Aunque
hace mucho tiempo que no vive en el pueblo, cuando viene y se encuentra con el Grégor, inmediatamente —es automático—,
Doble-A
se lleva la mano derecha al bolsillo del pantalón y la mueve en su interior de
manera ostensible, en un simulacro de lo que, acusadoramente pero en broma,
dice que hacía el otro con mucha frecuencia en su infancia.
Y
es que... una modalidad peculiar de onanismo, frecuente en algunos chavales de
entonces, era la practicada a través del bolsillo del pantalón.

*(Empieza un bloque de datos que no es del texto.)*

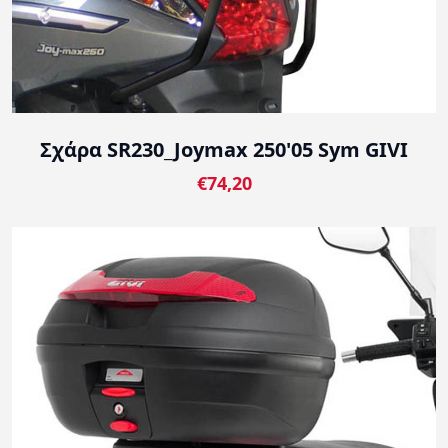
Σχάρα SR230_Joymax 250'05 Sym GIVI
€74,20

Y en este tipo
de manipulación —«digitación»— a través del bolsillo hubo entre nosotros un protagonista famoso, todo un campeón:
el Grégor,
tan aficionado que, por más que su madre se los arreglaba continuamente,
siempre llevaba agujereados los forros de los bolsillos de sus pantalones, el
derecho sobre todo, porque nuestro amigo era diestro, muy «diestro» para estos
asuntos.
Y
no era el único. Repasando mentalmente los nombres y las caras que retengo de
los chiquillos que conocí, no puedo sino concluir que el Grégor no era el único pajibolsillero,
pues otros zagales de entonces andaban (puedo asegurar que no tengo que
utilizar la primera persona del plural, no me importaría hacerlo) con ese mismo
problema en los forros de los bolsillos de sus pantalones, y con el mismo o
parecido resultado siempre: por lo menos uno de ellos, según el niño fuera
diestro o zurdo, iba casi
perennemente agujereado, efecto causado en la tela del forro del bolsillo, ya
lo hemos adelantado, por una habilidosa manipulación genital desde el interior
del mismo; tú, desde fuera, mirabas y «veías», aunque no directamente, la mano
dentro del bolsillo pertinente, y sabías, ¡vaya si lo sabías!, de qué iba el
asunto.
Iba con un amigo y le dije: «¿Para qué se habrán
inventado los bolsillos?». Y él me dijo: «Pa
rascarse los cocos, huevón». (Roberto Merino, en Guerriero, Leila: «Roberto Merino: la
vida sin énfasis». Entrevista al escritor chileno en Babelia-El País,
07-12-2017).
Pues
bien, el Grégor, el non plus ultra de estos
prestidigitadores bolsilleros, entre nosotros el más famoso en estos
menesteres, todavía hoy se defiende —¡a ver qué puede hacer!— de esa acusación
que le hacen algunos de quienes de niño lo conocieron bastante bien. Pero su
defensa no se sostiene, pues su argumentación es débil: «¡sí, el mochuelo me lo
cargo yo!», dice, como enfurrunchao,
añadiendo que él no era el único. Utiliza, como muchos políticos, un típico
argumento infantil, la excusa de la persona que cree que la culpabilidad de
otros la libera a ella de la suya.
Bueno...
pues cada vez que muy de cuando en cuando lo ve su amigo Doble-A lo hace
sonrojarse imitando el movimiento que tantas veces —dice este— lo vio hacer de
niño, un recordatorio de movimiento que, en el momento culminante, el de la
simulación del clímax, termina incluyendo, además de la temblorosa mano
introducida en el bolsillo, una vistosa y algo exagerada doblada también
temblorosa de la pierna derecha hacia el interior.
«¡Sí,
el mochuelo me lo cargo yo!», insiste lamentándose el Grégor.